I think not. Take for example desktop search, a hot subject in mid 2000s desktops that’s been largely solved in an exemplary way in OS X by Apple’s Spotlight and a number of third party tools on that platform (LaunchBar and then Quicksilver are prime examples of early game changers), and even Windows 7 to some extent through the built-in search field in the start menu. Then, with five years of hindsight, Canonical decides to make things somewhat harder for users by exposing the search context to the user in the form of completely separate ‘lenses’ as opposed to keeping the distinction internal (in the same way OS X does) and presenting filtering options in an innovative way. Put it simply: I’d much rather have a single search field, ala Mac OS X’s Spotlight that searches for my input text across ‘data domains’ and contexts and returns useful, filterable lists of data, than the frustratingly badly designed ‘lens’ concept that forces a clear separation of searches while taking up screen real estate and wasting the users’ time with additional clicks and keystrokes.
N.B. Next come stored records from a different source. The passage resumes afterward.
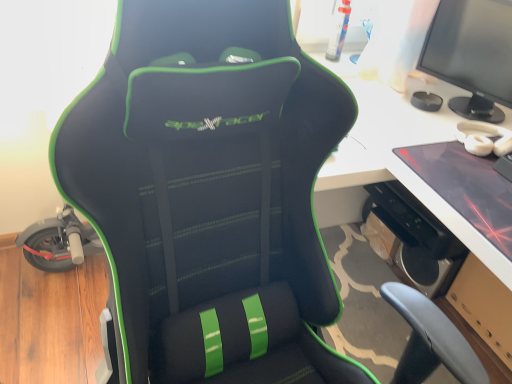 Locate an element on the screen. The height and width of the screenshot is (384, 512). free point behind matte black laptop at right is located at coordinates pos(417,109). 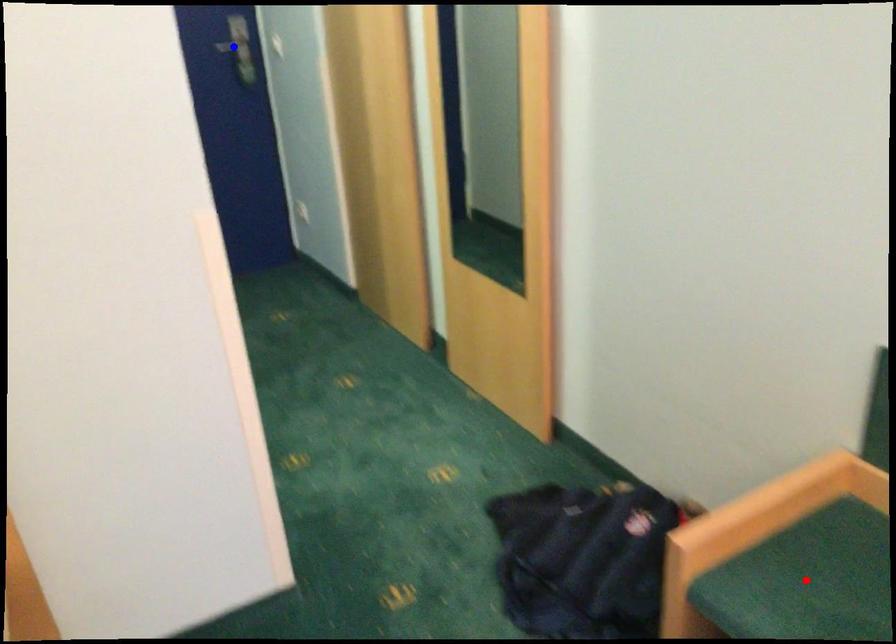 Question: Two points are marked on the image. Which point is closer to the camera?

Choices:
 (A) Blue point is closer.
 (B) Red point is closer.

Answer: (B) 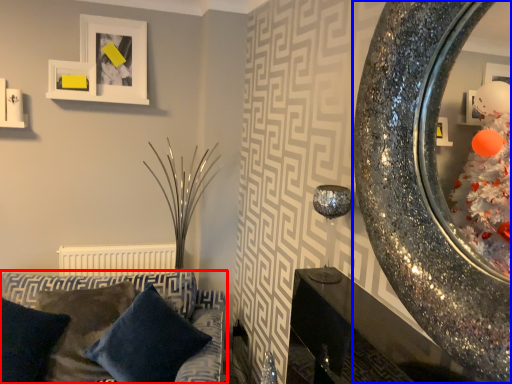 Question: Which object appears closest to the camera in this image, studio couch (highlighted by a red box) or mirror (highlighted by a blue box)?

Choices:
 (A) studio couch
 (B) mirror

Answer: (B) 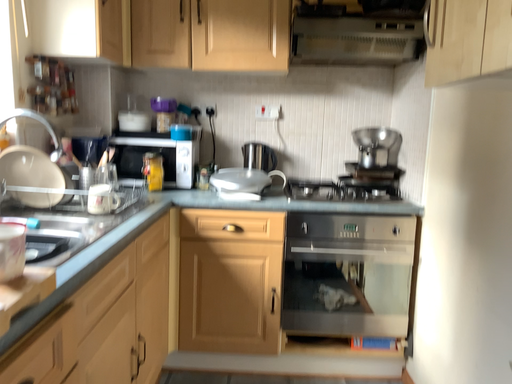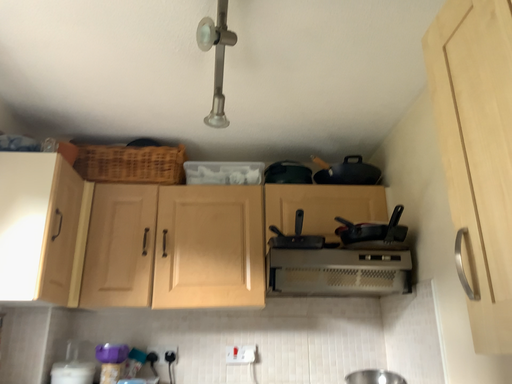 Question: How did the camera likely rotate when shooting the video?

Choices:
 (A) rotated upward
 (B) rotated downward

Answer: (A) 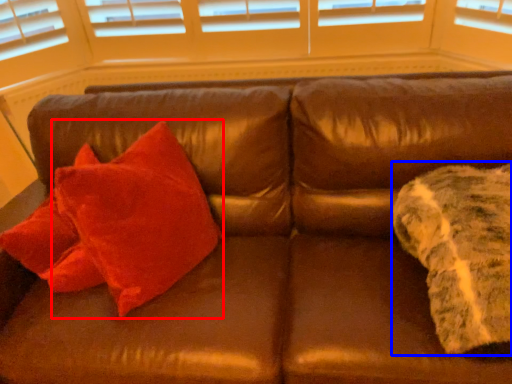 Question: Which object appears farthest to the camera in this image, throw pillow (highlighted by a red box) or blanket (highlighted by a blue box)?

Choices:
 (A) throw pillow
 (B) blanket

Answer: (A) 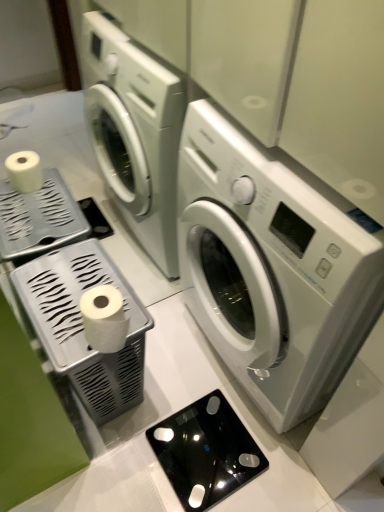 Locate an element on the screen. The height and width of the screenshot is (512, 384). vacant space in between black glass scale at lower center, placed as the 2th appliance when sorted from left to right, and white plastic tissue holder at left, which is the 2th appliance from right to left is located at coordinates (160, 410). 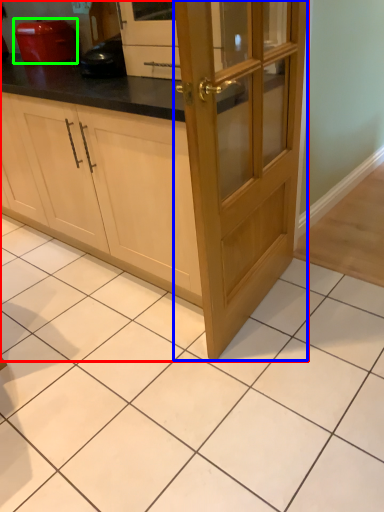 Question: Based on their relative distances, which object is farther from cabinetry (highlighted by a red box)? Choose from door (highlighted by a blue box) and home appliance (highlighted by a green box).

Choices:
 (A) door
 (B) home appliance

Answer: (B) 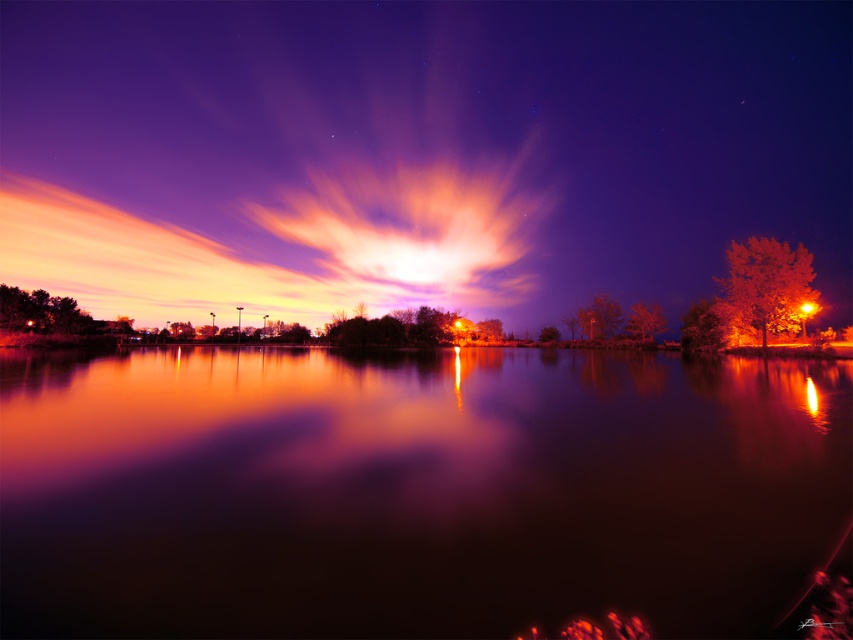 Question: Is glossy reflective water at center in front of radiant orange cloud at center?

Choices:
 (A) yes
 (B) no

Answer: (A)

Question: In this image, where is glossy reflective water at center located relative to radiant orange cloud at center?

Choices:
 (A) right
 (B) left

Answer: (A)

Question: Is glossy reflective water at center wider than radiant orange cloud at center?

Choices:
 (A) no
 (B) yes

Answer: (A)

Question: Which of the following is the closest to the observer?

Choices:
 (A) (387, 176)
 (B) (419, 513)

Answer: (B)

Question: Which point appears closest to the camera in this image?

Choices:
 (A) (15, 579)
 (B) (332, 228)

Answer: (A)

Question: Which point is closer to the camera taking this photo?

Choices:
 (A) (616, 525)
 (B) (514, 211)

Answer: (A) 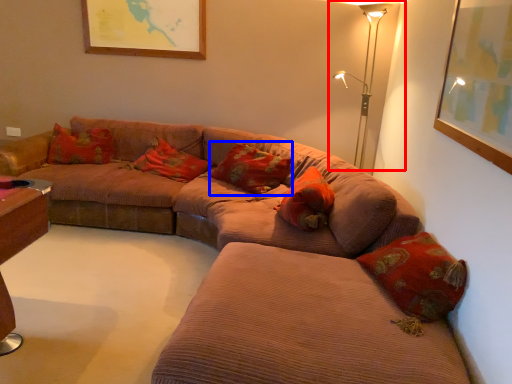 Question: Among these objects, which one is farthest to the camera, table lamp (highlighted by a red box) or pillow (highlighted by a blue box)?

Choices:
 (A) table lamp
 (B) pillow

Answer: (B)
Which begs the question: why on earth did the fine people at Canonical make such a bad design decision, when the stated mission of Unity was to streamline the desktop while taking less space etc. and at the same time there are numerous implementations of search/launch applications (even in linux) that work significantly better than Unity? Were they afraid of being labelled copycats? Is that worse than been called bad designers?
The same can be said about the new ‘global menu’ and AppIndicators that replace Gnome panel in Unity. Having few replacements for the staple Gnome Panel widgets of yesteryear is fine, given it’s a 1.0. Having botched the whole concept of a global menu through inconsistencies when windows are maximised and in multi-display scenarios betrays a badly designed (viz. not just incompletely implemented) system that shouldn’t have been out in the first place.
Unity has divided the GNOME community by introducing a new shell on the world’s most popular linux distribution. While it’s true that the state of linux desktop has been moving frustratingly slow for a number of years and that a quasi-open project, funded by a commercial entity with a focus on usabilty and æsthetics — exactly like Unity is on paper — could help accelerate its development and help reach parity with the two main desktops in some of the more difficult areas where linux has been falling back over the years. Still, Unity is largely incomplete, it’s missing many of the configuration options and functionality that linux users are used to — nay, demand — and, sadly, what’s there betrays a rushed, badly designed feature set that should never have gone past alpha inside Canonical, let alone be part of the world’s most popular distribution.